Rekruten gehen in die Kaserne

Ein in Aarau stationierter Rekrut ist aufgrund der hohen Hitze während eines Marsches zusammengebrochen und liegt jetzt auf der Intensivstation. Die Armee bestätigt den Vorfall.

Beim Aarauer Schiessplatz Gehren mussten Rekruten einen 15 Kilometer langen Marsch antreten. Für einen der in Aarau stationierten Soldaten war dies angesichts der hohen Temperaturen zu viel: Der Rekrut kollabierte, musste ins Spital gebracht werden und liegt nun auf der Intensivstation. Dies bestätigte VBS-Sprecherin Delphine Allemand gegenüber dem Blick.

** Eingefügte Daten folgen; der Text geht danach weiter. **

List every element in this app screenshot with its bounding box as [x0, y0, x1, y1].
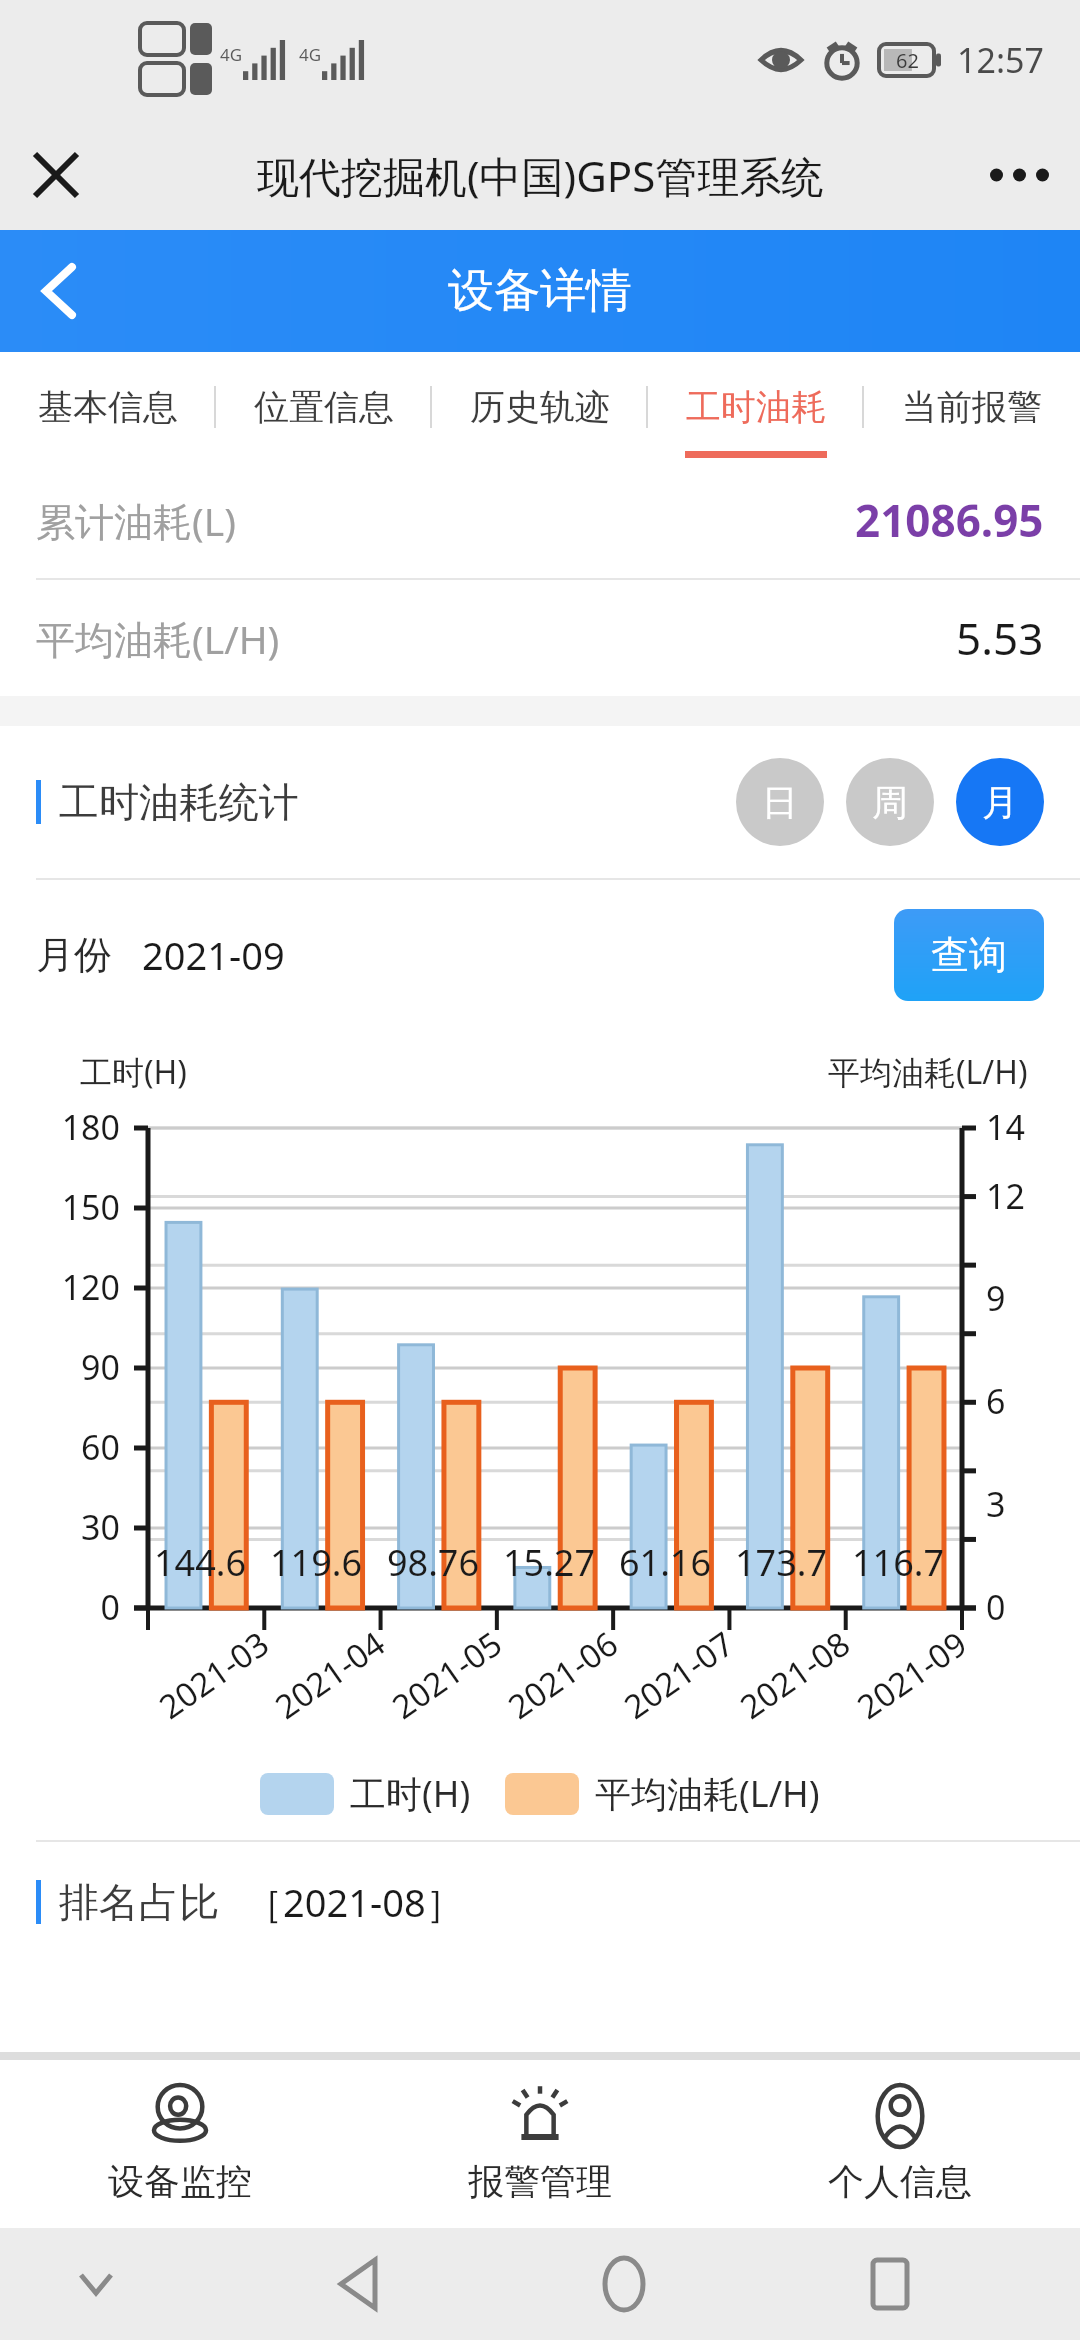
staticText: 2021-07	[615, 1621, 742, 1729]
staticText: 2021-05	[383, 1621, 510, 1729]
staticText: 工时油耗	[686, 385, 826, 429]
button[interactable]: Close	[18, 137, 94, 213]
staticText: 平均油耗(L/H)	[36, 612, 280, 665]
button[interactable]: 平均油耗(L/H)	[36, 580, 1044, 696]
staticText: 30	[20, 1504, 120, 1550]
staticText: 173.7	[735, 1538, 828, 1587]
staticText: 119.6	[270, 1538, 363, 1587]
button[interactable]: 当前报警	[864, 352, 1080, 462]
staticText: 9	[986, 1275, 1006, 1321]
button[interactable]: 历史轨迹	[432, 352, 648, 462]
button[interactable]: Back	[14, 246, 104, 336]
staticText: 15.27	[503, 1538, 596, 1587]
button[interactable]: Hide keyboard	[60, 2248, 132, 2320]
staticText: 平均油耗(L/H)	[595, 1769, 820, 1818]
button[interactable]: 个人信息	[720, 2060, 1080, 2228]
button[interactable]: 位置信息	[216, 352, 432, 462]
staticText: 月	[982, 780, 1018, 825]
button[interactable]: Home	[584, 2244, 664, 2324]
staticText: 报警管理	[468, 2159, 612, 2204]
staticText: 2021-03	[150, 1621, 277, 1729]
staticText: 62	[896, 47, 919, 74]
staticText: 61.16	[619, 1538, 712, 1587]
staticText: 平均油耗(L/H)	[828, 1050, 1028, 1094]
staticText: 4G	[299, 43, 322, 66]
staticText: 历史轨迹	[470, 385, 610, 429]
staticText: 设备监控	[108, 2159, 252, 2204]
staticText: 150	[20, 1184, 120, 1230]
staticText: 12:57	[957, 37, 1044, 83]
staticText: 2021-09	[142, 929, 285, 981]
staticText: 工时(H)	[80, 1050, 187, 1094]
staticText: 12	[986, 1173, 1025, 1219]
staticText: 116.7	[852, 1538, 945, 1587]
button[interactable]: Recent apps	[850, 2244, 930, 2324]
staticText: 现代挖掘机(中国)GPS管理系统	[257, 147, 824, 204]
button[interactable]: 工时油耗	[648, 352, 864, 462]
staticText: 2021-06	[499, 1621, 626, 1729]
button[interactable]: 报警管理	[360, 2060, 720, 2228]
staticText: 位置信息	[254, 385, 394, 429]
staticText: 设备详情	[448, 262, 632, 320]
staticText: 基本信息	[38, 385, 178, 429]
staticText: 0	[20, 1584, 120, 1630]
staticText: 98.76	[387, 1538, 480, 1587]
staticText: 累计油耗(L)	[36, 494, 236, 547]
staticText: 周	[872, 780, 908, 825]
button[interactable]: 设备监控	[0, 2060, 360, 2228]
staticText: 2021-04	[266, 1621, 393, 1729]
staticText: 月份	[36, 931, 112, 979]
staticText: 0	[986, 1584, 1006, 1630]
staticText: 21086.95	[855, 490, 1044, 550]
staticText: 4G	[220, 43, 243, 66]
button[interactable]: 月	[956, 758, 1044, 846]
staticText: ［2021-08］	[245, 1876, 464, 1928]
staticText: 工时(H)	[350, 1769, 471, 1818]
staticText: 144.6	[154, 1538, 247, 1587]
button[interactable]: 基本信息	[0, 352, 216, 462]
staticText: 当前报警	[902, 385, 1042, 429]
staticText: 120	[20, 1264, 120, 1310]
staticText: 排名占比	[59, 1877, 219, 1927]
staticText: 工时油耗统计	[59, 777, 299, 827]
staticText: 3	[986, 1481, 1006, 1527]
button[interactable]: 日	[736, 758, 824, 846]
button[interactable]: More options	[982, 137, 1058, 213]
button[interactable]: 周	[846, 758, 934, 846]
staticText: 5.53	[956, 608, 1044, 668]
staticText: 2021-08	[731, 1621, 858, 1729]
staticText: 查询	[931, 931, 1007, 979]
button[interactable]: 累计油耗(L)	[36, 462, 1044, 578]
staticText: 2021-09	[848, 1621, 975, 1729]
staticText: 个人信息	[828, 2159, 972, 2204]
staticText: 90	[20, 1344, 120, 1390]
button[interactable]: Back	[318, 2244, 398, 2324]
staticText: 14	[986, 1104, 1025, 1150]
button[interactable]: 查询	[894, 909, 1044, 1001]
staticText: 180	[20, 1104, 120, 1150]
staticText: 60	[20, 1424, 120, 1470]
staticText: 6	[986, 1378, 1006, 1424]
staticText: 日	[762, 780, 798, 825]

Der Marsch fand am Donnerstag statt, dem heissesten Tag des Jahres. In Sitten zeigte das Thermometer knapp 37 Grad an. Doch auch im Aargau wurden weit über 30 Grad gemessen.

Der Vorfall in Aarau wird nun von der Militärjustiz untersucht. 

Dabei hatte die Armee vorgesorgt, um genau dieses Szenario zu verhindern. So liefen die Rekruten erst am Abend nach 19 Uhr los. Dies sei bei Temperaturen über 25 Grad so üblich. Auch entsprechende Kleidung und Pausen im Schatten gehörten dazu.